Because little eastern coal is used in this region, the coal strike is not affecting output in the Ninth District. Most of this region's coal comes from western fields which have not been shut down during the United Mine Workers' strike. Consequently, this region's utilities and other coal users currently have not had to reduce operations.
But the coal negotiations have already affected wage demands here, and if the strike lasts much longer it could affect other economic activity. A large union currently negotiating with a major food processing firm cites the Carter-supported wage package in the coal talks as justification for demanding a very large wage increase this spring. Also, if the strike continues for several weeks, district manufacturers may have problems selling goods in eastern markets and getting inputs produced in strike-affected areas.
So far, though, with no unusual energy supply problems, district manufacturing sales seem to be up substantially from a year ago. In mid-February manufacturers responding to our quarterly survey thought their first-quarter sales would be up about 11 percent from a year earlier. Sales of durable goods were expected to be up 13 percent and sales of nondurables up 9 percent.
If the coal strike ends soon, sales should remain well ahead of a year ago, and inventories should be adequate into the spring. In February, district manufacturers expected a 12 percent increase in the second quarter with durable goods sales up 15 percent and nondurable goods sales up 7 percent. In light of their present and anticipated sales, manufacturers were generally satisfied with their inventories.

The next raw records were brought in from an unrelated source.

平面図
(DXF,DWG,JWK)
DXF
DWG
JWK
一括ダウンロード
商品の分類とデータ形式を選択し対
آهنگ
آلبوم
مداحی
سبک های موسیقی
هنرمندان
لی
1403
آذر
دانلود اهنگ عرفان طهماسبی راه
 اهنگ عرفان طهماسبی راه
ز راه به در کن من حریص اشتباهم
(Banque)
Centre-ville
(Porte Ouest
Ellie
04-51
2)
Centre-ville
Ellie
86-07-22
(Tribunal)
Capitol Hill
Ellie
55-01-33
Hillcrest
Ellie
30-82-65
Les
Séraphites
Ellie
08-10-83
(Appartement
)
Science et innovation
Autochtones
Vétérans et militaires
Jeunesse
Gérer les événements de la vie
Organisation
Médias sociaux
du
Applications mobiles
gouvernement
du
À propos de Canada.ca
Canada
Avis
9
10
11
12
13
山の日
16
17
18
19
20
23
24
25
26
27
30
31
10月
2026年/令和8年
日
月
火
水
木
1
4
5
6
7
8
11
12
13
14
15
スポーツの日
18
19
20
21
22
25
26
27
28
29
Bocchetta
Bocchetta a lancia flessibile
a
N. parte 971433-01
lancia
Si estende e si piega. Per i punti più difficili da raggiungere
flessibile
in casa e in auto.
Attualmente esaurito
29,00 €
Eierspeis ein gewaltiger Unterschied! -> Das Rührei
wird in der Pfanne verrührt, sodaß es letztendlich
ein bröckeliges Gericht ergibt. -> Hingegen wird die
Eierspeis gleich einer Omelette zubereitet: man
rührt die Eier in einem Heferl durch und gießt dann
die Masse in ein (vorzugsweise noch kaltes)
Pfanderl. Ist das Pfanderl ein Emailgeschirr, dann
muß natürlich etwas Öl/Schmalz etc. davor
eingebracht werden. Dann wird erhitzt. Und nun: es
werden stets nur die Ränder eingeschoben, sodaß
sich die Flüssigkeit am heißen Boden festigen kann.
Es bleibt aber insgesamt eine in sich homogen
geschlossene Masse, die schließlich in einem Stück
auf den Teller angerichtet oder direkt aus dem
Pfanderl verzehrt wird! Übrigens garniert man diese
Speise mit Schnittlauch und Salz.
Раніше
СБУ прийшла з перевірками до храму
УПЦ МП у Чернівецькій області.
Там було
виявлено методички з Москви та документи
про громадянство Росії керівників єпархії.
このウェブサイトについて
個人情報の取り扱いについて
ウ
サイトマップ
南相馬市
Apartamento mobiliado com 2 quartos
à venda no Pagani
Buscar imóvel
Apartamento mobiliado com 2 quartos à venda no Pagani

Consumer spending so far this year is also quite good over much of the district. Auto dealers in the Minneapolis-St. Paul area indicate that sales are holding up fairly well, even though midwinter is usually a slow time of year. Retailers in the Twin Cities say non- durable goods are selling about as well as they usually do at this time of year. Directors from the Upper Peninsula of Michigan and northwestern Wisconsin report fairly good retail spending in their areas too.
But in rural areas of the district's western states, retail sales are down more than seasonally. Directors from Montana, North Dakota, and South Dakota report that severe winter weather has been holding back retail sales gains in their areas. The weather has affected sales of both durable and nondurable goods.
Despite these weather-related problems, retailers throughout the district are optimistic about the second quarter. In Minneapolis-St. Paul, retailers expect the usual good spring sales. Besides the normal seasonal pickup, retailers in western areas think they will make up some of the durable goods sales put off by bad first-quarter weather.
Consumer demand for housing has remained strong, but because of tighter mortgage terms it may weaken soon. District S&Ls still report a high level of mortgage loan commitments, indicating a sustained demand for housing. However, slower savings inflows reduced the supply of mortgage funds recently. To help offset that slowing, some S&Ls increased their borrowings from the Federal Home Loan Bank Board. And, because of the tighter supply of funds and the sustained mortgage demand, most S&Ls raised mortgage interest rates and tightened other mortgage loan terms. If this tightening continues, district homebuilding may slacken soon.